**What is required**
Repeat every record below exactly, but leave out any pictures.

━━ Materials provided ━━

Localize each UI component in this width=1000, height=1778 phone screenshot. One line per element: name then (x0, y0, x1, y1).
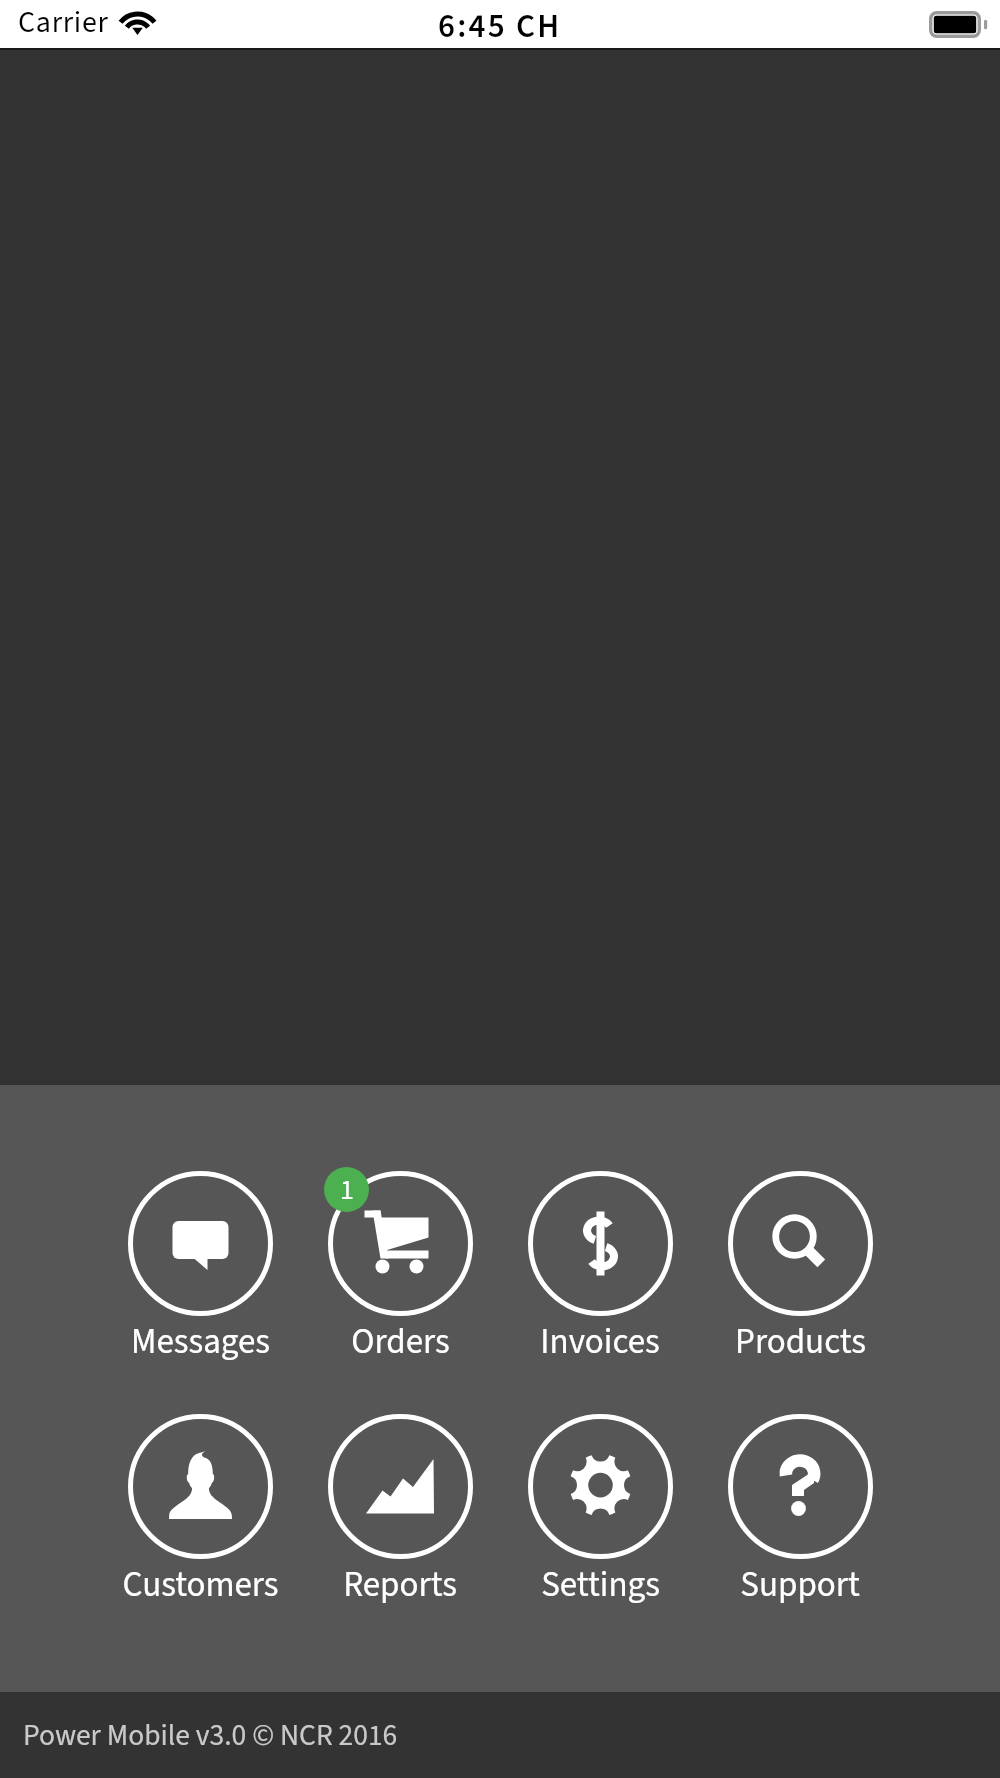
button[interactable]: Support (700, 1414, 900, 1610)
staticText: Power Mobile v3.0 © NCR 2016 (23, 1715, 398, 1757)
button[interactable]: Invoices (500, 1171, 700, 1367)
staticText: 6:45 CH (438, 3, 562, 50)
button[interactable]: Reports (300, 1414, 500, 1610)
button[interactable]: Products (700, 1171, 900, 1367)
staticText: Carrier (18, 1, 109, 44)
staticText: Support (740, 1560, 860, 1610)
staticText: Settings (541, 1560, 660, 1610)
staticText: Messages (131, 1317, 270, 1367)
button[interactable]: 1 (300, 1171, 500, 1367)
button[interactable]: Customers (100, 1414, 300, 1610)
staticText: Reports (343, 1560, 457, 1610)
staticText: 1 (340, 1170, 354, 1210)
staticText: Customers (122, 1560, 279, 1610)
button[interactable]: Messages (100, 1171, 300, 1367)
staticText: Products (735, 1317, 866, 1367)
staticText: Orders (351, 1317, 450, 1367)
button[interactable]: Settings (500, 1414, 700, 1610)
staticText: Invoices (540, 1317, 660, 1367)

━━━

**Exercise output**
Localize each UI component in this width=1000, height=1778 phone screenshot. One line per element: name then (x0, y0, x1, y1).
button[interactable]: Support (700, 1414, 900, 1610)
staticText: Power Mobile v3.0 © NCR 2016 (23, 1715, 398, 1757)
button[interactable]: Invoices (500, 1171, 700, 1367)
staticText: 6:45 CH (438, 3, 562, 50)
button[interactable]: Reports (300, 1414, 500, 1610)
button[interactable]: Products (700, 1171, 900, 1367)
staticText: Carrier (18, 1, 109, 44)
staticText: Support (740, 1560, 860, 1610)
staticText: Settings (541, 1560, 660, 1610)
staticText: Messages (131, 1317, 270, 1367)
button[interactable]: 1 (300, 1171, 500, 1367)
button[interactable]: Customers (100, 1414, 300, 1610)
staticText: Reports (343, 1560, 457, 1610)
staticText: 1 (340, 1170, 354, 1210)
staticText: Customers (122, 1560, 279, 1610)
button[interactable]: Messages (100, 1171, 300, 1367)
staticText: Products (735, 1317, 866, 1367)
staticText: Orders (351, 1317, 450, 1367)
button[interactable]: Settings (500, 1414, 700, 1610)
staticText: Invoices (540, 1317, 660, 1367)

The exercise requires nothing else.